A Workflow to Integrate Core and Image Logs in Order to Enhance the Characterization of Subsurface Facies on Carbonate Reservoirs, Offshore Abu Dhabi

BinAbadat, Ebtesam (ADNOC Offshore) | Bu-Hindi, Hani (ADNOC Offshore) | Lehmann, Christoph (ADNOC Offshore) | Kumar, Atul (ADNOC Offshore) | AL-Harbi, Haifa (ADNOC Offshore) | AL-Ali, Ahmed (ADNOC Offshore) | Al Katheeri, Adel (ADNOC Offshore)



In this study, core and log data were integrated to identify intervals which are rich in stromatoporoids in an Upper Jurassic carbonate reservoir of an offshore green field Abu Dhabi. The main objective of this study was to recognize and stromatoporoids floatstones/rudstones in core, and develop criteria and workflow to identify them in uncored wells using borehole images.

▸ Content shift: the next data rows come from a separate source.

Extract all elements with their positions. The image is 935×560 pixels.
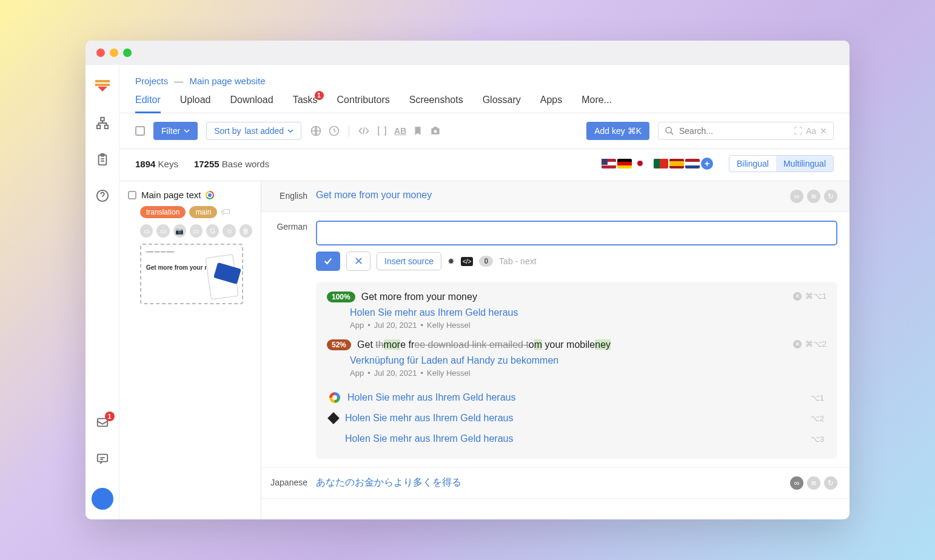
key-panel: Main page text translation main 🏷 ▭ ▭ 📷 …	[119, 181, 261, 519]
key-action-7-icon[interactable]: 🗑	[240, 224, 252, 238]
row-action-history-icon[interactable]: ↻	[824, 190, 837, 203]
flag-pt[interactable]	[654, 159, 668, 168]
suggestion-close-icon[interactable]: ✕	[793, 340, 802, 348]
clipboard-icon[interactable]	[95, 152, 110, 167]
translation-input-de[interactable]	[316, 221, 837, 245]
toolbar-bookmark-icon[interactable]	[412, 125, 423, 136]
view-multilingual[interactable]: Multilingual	[776, 156, 833, 172]
select-all-checkbox[interactable]	[135, 126, 145, 136]
flag-de[interactable]	[617, 159, 632, 168]
row-action-mt-icon[interactable]: ≋	[807, 190, 820, 203]
view-bilingual[interactable]: Bilingual	[729, 156, 776, 172]
tab-contributors[interactable]: Contributors	[337, 95, 390, 113]
tabs: Editor Upload Download Tasks 1 Contribut…	[119, 86, 850, 113]
auto-icon[interactable]: ✸	[447, 256, 455, 266]
svg-point-10	[434, 130, 437, 133]
screenshot-thumbnail[interactable]: ━━━ ━━ ━━ ━━━ Get more from your money	[140, 244, 243, 304]
toolbar-case-icon[interactable]: AB	[394, 126, 406, 136]
flag-us[interactable]	[602, 159, 616, 168]
maximize-window-icon[interactable]	[123, 48, 132, 57]
key-action-1-icon[interactable]: ▭	[140, 224, 153, 238]
tab-download[interactable]: Download	[230, 95, 273, 113]
minimize-window-icon[interactable]	[110, 48, 118, 57]
search-scan-icon[interactable]: ⛶	[794, 126, 802, 136]
tab-apps[interactable]: Apps	[540, 95, 562, 113]
key-action-4-icon[interactable]: ▭	[190, 224, 203, 238]
filter-button[interactable]: Filter	[153, 122, 198, 140]
search-icon	[665, 126, 674, 136]
toolbar-clock-icon[interactable]	[328, 125, 340, 137]
suggestion-close-icon[interactable]: ✕	[793, 292, 802, 301]
match-badge: 52%	[327, 339, 351, 350]
toolbar-code-icon[interactable]	[358, 125, 370, 137]
suggestion-meta: App•Jul 20, 2021•Kelly Hessel	[350, 368, 826, 378]
suggestion-translation[interactable]: Verknüpfung für Laden auf Handy zu bekom…	[350, 355, 826, 366]
sort-button[interactable]: Sort by last added	[206, 122, 301, 140]
mt-suggestion-microsoft[interactable]: Holen Sie mehr aus Ihrem Geld heraus ⌥3	[327, 428, 826, 449]
tag-main[interactable]: main	[189, 206, 217, 218]
tab-tasks[interactable]: Tasks 1	[293, 95, 318, 113]
search-input[interactable]	[679, 126, 789, 136]
breadcrumb-current[interactable]: Main page website	[190, 76, 266, 86]
stat-keys: 1894 Keys	[135, 159, 178, 169]
placeholder-count: 0	[479, 256, 493, 267]
lang-label-jp: Japanese	[261, 468, 316, 498]
flag-jp[interactable]	[633, 159, 648, 168]
avatar[interactable]	[92, 488, 113, 510]
row-action-history-icon[interactable]: ↻	[824, 476, 837, 490]
chat-icon[interactable]	[95, 452, 110, 466]
app-logo[interactable]	[94, 77, 111, 94]
cancel-button[interactable]: ✕	[346, 252, 370, 271]
tab-screenshots[interactable]: Screenshots	[409, 95, 463, 113]
breadcrumb-root[interactable]: Projects	[135, 76, 168, 86]
sitemap-icon[interactable]	[95, 116, 110, 130]
tm-suggestion-2[interactable]: ✕⌘⌥2 52% Get thmore free download link e…	[327, 339, 826, 378]
close-window-icon[interactable]	[96, 48, 105, 57]
source-text-en[interactable]: Get more from your money	[316, 190, 432, 200]
chrome-icon	[206, 191, 214, 199]
suggestion-translation[interactable]: Holen Sie mehr aus Ihrem Geld heraus	[350, 307, 826, 318]
tasks-badge: 1	[315, 91, 324, 100]
tm-suggestion-1[interactable]: ✕⌘⌥1 100% Get more from your money Holen…	[327, 292, 826, 330]
inbox-icon[interactable]: 1	[95, 415, 110, 430]
mt-suggestion-google[interactable]: Holen Sie mehr aus Ihrem Geld heraus ⌥1	[327, 387, 826, 408]
key-action-3-icon[interactable]: 📷	[173, 224, 186, 238]
translation-jp[interactable]: あなたのお金からより多くを得る	[316, 477, 461, 487]
help-icon[interactable]	[95, 188, 110, 203]
row-action-mt-icon[interactable]: ≋	[807, 476, 820, 490]
mt-suggestion-deepl[interactable]: Holen Sie mehr aus Ihrem Geld heraus ⌥2	[327, 408, 826, 428]
key-action-5-icon[interactable]: G	[206, 224, 219, 238]
tag-translation[interactable]: translation	[140, 206, 186, 218]
flag-nl[interactable]	[685, 159, 700, 168]
row-action-tm-icon[interactable]: ∞	[790, 190, 803, 203]
tab-upload[interactable]: Upload	[180, 95, 211, 113]
language-flags: +	[602, 158, 713, 170]
tab-more[interactable]: More...	[581, 95, 612, 113]
key-name[interactable]: Main page text	[141, 190, 201, 200]
toolbar-camera-icon[interactable]	[429, 125, 441, 137]
stats-row: 1894 Keys 17255 Base words + Bilingual M…	[119, 149, 850, 181]
key-action-2-icon[interactable]: ▭	[156, 224, 169, 238]
search-case-icon[interactable]: Aa	[806, 126, 816, 136]
search-clear-icon[interactable]: ✕	[820, 126, 827, 136]
tab-glossary[interactable]: Glossary	[483, 95, 521, 113]
suggestion-source-diff: Get thmore free download link emailed to…	[357, 339, 611, 350]
toolbar: Filter Sort by last added AB	[119, 113, 850, 149]
search-input-wrap[interactable]: ⛶ Aa ✕	[658, 122, 834, 140]
add-tag-icon[interactable]: 🏷	[221, 207, 230, 218]
deepl-icon	[327, 412, 340, 424]
app-window: 1 Projects — Main page website Editor Up…	[85, 41, 850, 519]
key-checkbox[interactable]	[128, 191, 136, 199]
add-key-button[interactable]: Add key ⌘K	[586, 122, 649, 140]
flag-es[interactable]	[669, 159, 684, 168]
add-language-button[interactable]: +	[701, 158, 713, 170]
toolbar-brackets-icon[interactable]	[376, 125, 388, 137]
code-icon[interactable]: </>	[461, 257, 473, 266]
insert-source-button[interactable]: Insert source	[377, 252, 441, 270]
tab-editor[interactable]: Editor	[135, 95, 161, 113]
key-action-6-icon[interactable]: ⦸	[223, 224, 235, 238]
suggestion-source: Get more from your money	[361, 292, 477, 302]
row-action-tm-icon[interactable]: ∞	[790, 476, 803, 490]
toolbar-globe-icon[interactable]	[310, 125, 322, 137]
confirm-button[interactable]	[316, 252, 340, 271]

The following workflow was used during this study: i) Identification of the stromatoporoid feature in pilot wells with core and borehole images, ii) Investigate the properties and architecture of stromatoporoid bodies, iii) Integrate the same scale of core observations with borehole images and conventional log data (gamma ray, neutron porosity and bulk density logs) to identify stromatoporoid-rich layers, iv) Performing a blind test on a well by using the criteria developed from previous steps to identify "stromatoporoid accumulations" on a borehole image, and validate it with core observations.

In the reservoir under investgation, stromatoporoid floatstones/rudstones intervals were identified and recognized both on core and borehole image in the pilot wells. These distinct reservoir bodies of stromatoporoids commonly occur in upper part of the reservoir and can reach to a thickness of around 20ft. The distribution and thickness of stromatoporoid bodies as well as growth forms (massive versus branching) were recognized on core and borehole images. The accumulations varied between massive beds of containing large pieces of stromatoporoids and grainstone beds rich in stromatoporoid debris. The massive beds of stromatoporoid accumulations are well developed in the northern part of the field. These layers can enhance the reservoir quality because of their distinct vuggy porosity and permeability that can reach up to several hundred of milidarcies (mD). Therefore, it is important to capture stromatoporoid layers both vertically and laterally in the static and dynamic model. Integrating borehole image data with core data and developing a workflow to identify stromatoporoid intervals in uncored wells is crucial to our subsurface understanding and will help to understand reservoir performance.

Integration of image log data which is calibrated to core and log data proved to be critical in generating reservoir facies maps and correlations, which were integrated into a sequence stratigraphic framework as well. The results were used in the static model in distribution of high permeability layers related to the distribution of stromatoporoids.